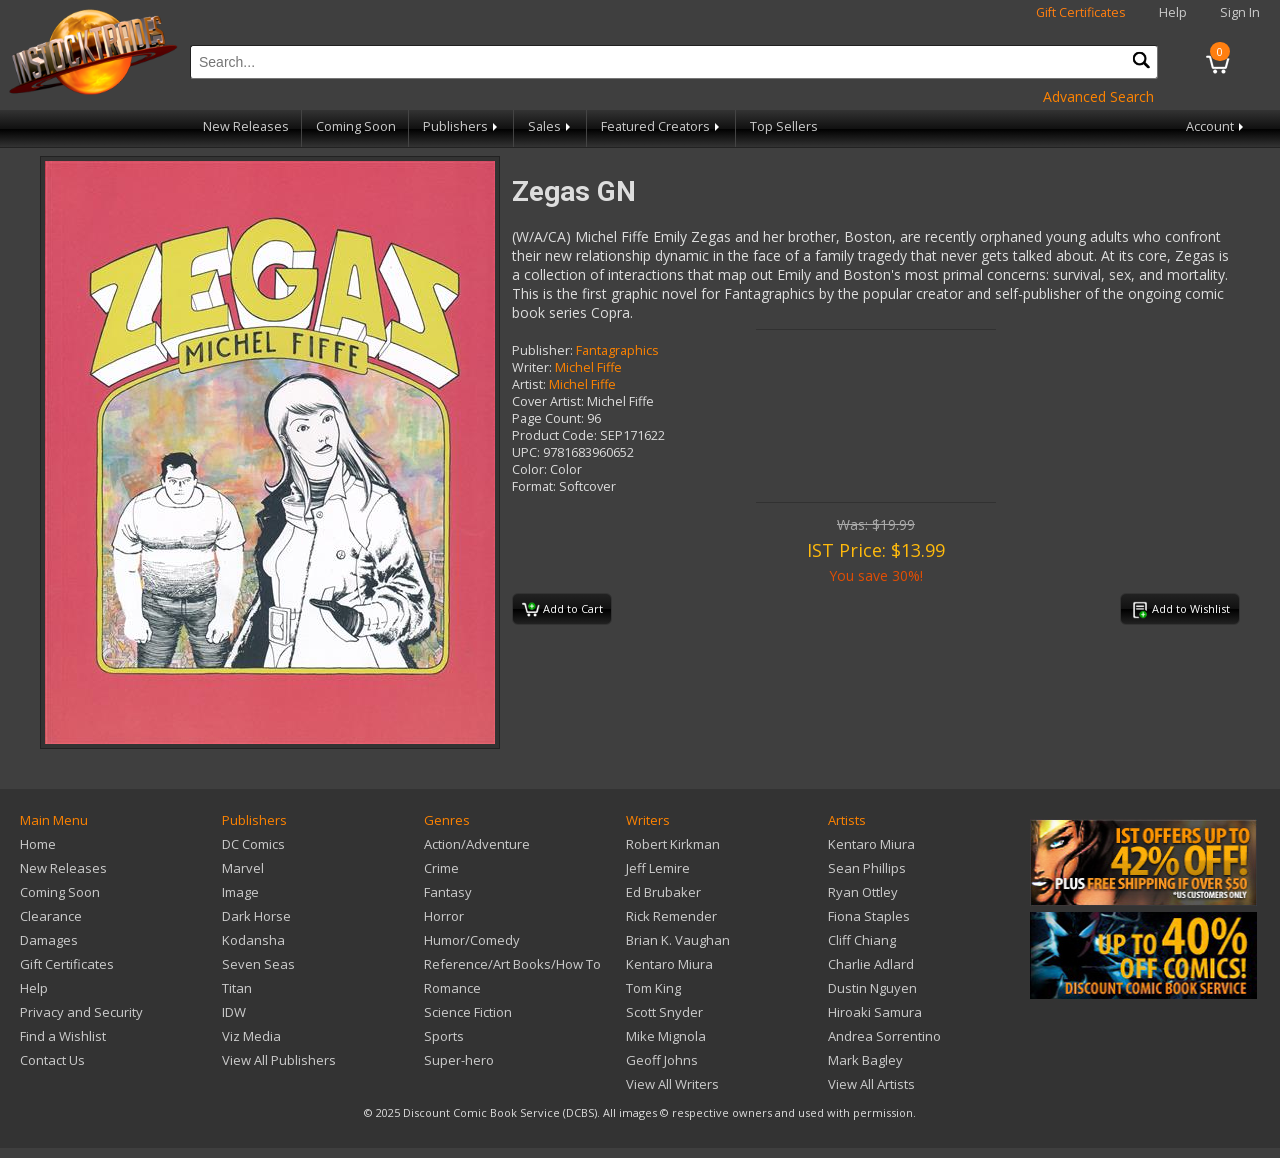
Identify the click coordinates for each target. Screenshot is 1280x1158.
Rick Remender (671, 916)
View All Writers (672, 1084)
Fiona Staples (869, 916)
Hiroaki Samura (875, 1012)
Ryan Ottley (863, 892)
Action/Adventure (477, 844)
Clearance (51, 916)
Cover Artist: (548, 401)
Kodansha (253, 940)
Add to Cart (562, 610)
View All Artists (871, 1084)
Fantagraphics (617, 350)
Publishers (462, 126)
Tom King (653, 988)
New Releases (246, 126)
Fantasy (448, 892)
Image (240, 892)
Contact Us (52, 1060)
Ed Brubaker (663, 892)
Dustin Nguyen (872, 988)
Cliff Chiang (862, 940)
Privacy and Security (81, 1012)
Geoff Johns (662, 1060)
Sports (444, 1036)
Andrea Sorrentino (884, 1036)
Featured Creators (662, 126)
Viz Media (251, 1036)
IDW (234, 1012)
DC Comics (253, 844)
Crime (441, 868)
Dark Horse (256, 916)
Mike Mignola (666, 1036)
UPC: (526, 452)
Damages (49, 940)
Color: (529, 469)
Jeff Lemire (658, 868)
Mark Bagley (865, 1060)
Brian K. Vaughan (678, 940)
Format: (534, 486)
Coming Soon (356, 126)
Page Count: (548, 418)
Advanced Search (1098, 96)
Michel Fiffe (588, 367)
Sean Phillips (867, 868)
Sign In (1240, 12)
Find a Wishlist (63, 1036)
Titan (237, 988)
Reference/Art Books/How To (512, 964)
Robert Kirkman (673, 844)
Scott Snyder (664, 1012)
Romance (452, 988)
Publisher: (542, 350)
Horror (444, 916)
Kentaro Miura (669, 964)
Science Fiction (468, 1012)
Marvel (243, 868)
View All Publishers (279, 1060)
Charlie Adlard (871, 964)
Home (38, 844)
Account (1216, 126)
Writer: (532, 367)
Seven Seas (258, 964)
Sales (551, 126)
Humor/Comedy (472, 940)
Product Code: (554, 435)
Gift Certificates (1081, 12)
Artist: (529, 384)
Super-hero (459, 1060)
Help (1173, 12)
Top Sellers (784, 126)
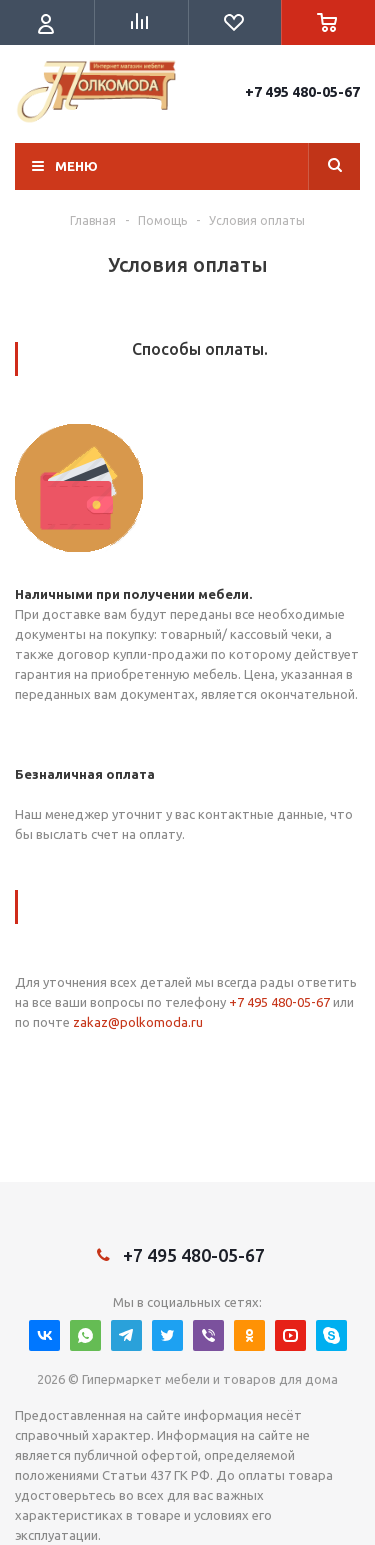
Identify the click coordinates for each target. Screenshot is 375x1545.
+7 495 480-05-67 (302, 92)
• • • •
• EXERCISE PROMPT
What is the number of lines above that contain the word "click"? Answer with that number only.

• ANSWER BELOW
2